Report all lines below with the word "will".
*** Opening Input material ***
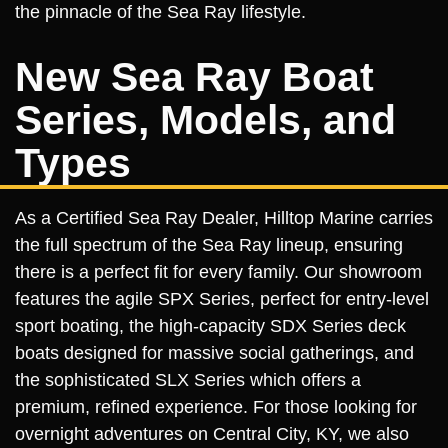
the pinnacle of the Sea Ray lifestyle.
New Sea Ray Boat
Series, Models, and
Types
As a Certified Sea Ray Dealer, Hilltop Marine carries
the full spectrum of the Sea Ray lineup, ensuring
there is a perfect fit for every family. Our showroom
features the agile SPX Series, perfect for entry-level
sport boating, the high-capacity SDX Series deck
boats designed for massive social gatherings, and
the sophisticated SLX Series which offers a
premium, refined experience. For those looking for
overnight adventures on Central City, KY, we also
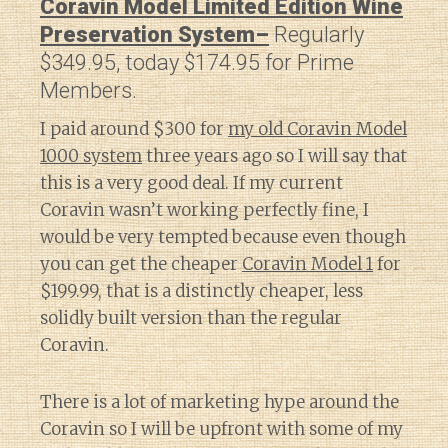
Coravin Model Limited Edition Wine
Preservation System–
Regularly
$349.95, today $174.95 for Prime
Members.
I paid around $300 for
my old Coravin Model
1000 system
three years ago so I will say that
this is a very good deal. If my current
Coravin wasn’t working perfectly fine, I
would be very tempted because even though
you can get the cheaper
Coravin Model 1
for
$199.99, that is a distinctly cheaper, less
solidly built version than the regular
Coravin.
There is a lot of marketing hype around the
Coravin so I will be upfront with some of my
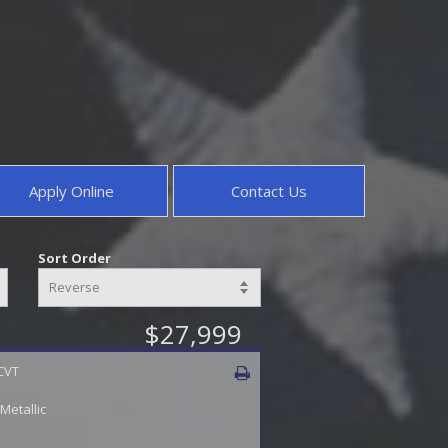
Apply Online
Contact Us
Sort Order
$27,999
 CVT
 Metallic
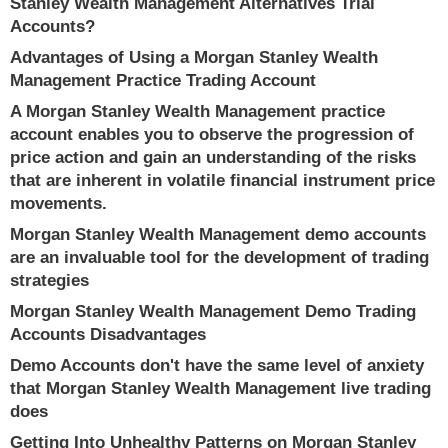
Stanley Wealth Management Alternatives Trial
Accounts?
Advantages of Using a Morgan Stanley Wealth
Management Practice Trading Account
A Morgan Stanley Wealth Management practice
account enables you to observe the progression of
price action and gain an understanding of the risks
that are inherent in volatile financial instrument price
movements.
Morgan Stanley Wealth Management demo accounts
are an invaluable tool for the development of trading
strategies
Morgan Stanley Wealth Management Demo Trading
Accounts Disadvantages
Demo Accounts don't have the same level of anxiety
that Morgan Stanley Wealth Management live trading
does
Getting Into Unhealthy Patterns on Morgan Stanley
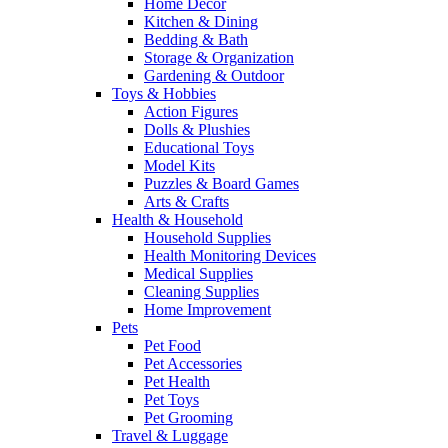
Home Decor
Kitchen & Dining
Bedding & Bath
Storage & Organization
Gardening & Outdoor
Toys & Hobbies
Action Figures
Dolls & Plushies
Educational Toys
Model Kits
Puzzles & Board Games
Arts & Crafts
Health & Household
Household Supplies
Health Monitoring Devices
Medical Supplies
Cleaning Supplies
Home Improvement
Pets
Pet Food
Pet Accessories
Pet Health
Pet Toys
Pet Grooming
Travel & Luggage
*** Closing Input material ***
→ **Task output**
three years ago so I will say that
Coravin so I will be upfront with some of my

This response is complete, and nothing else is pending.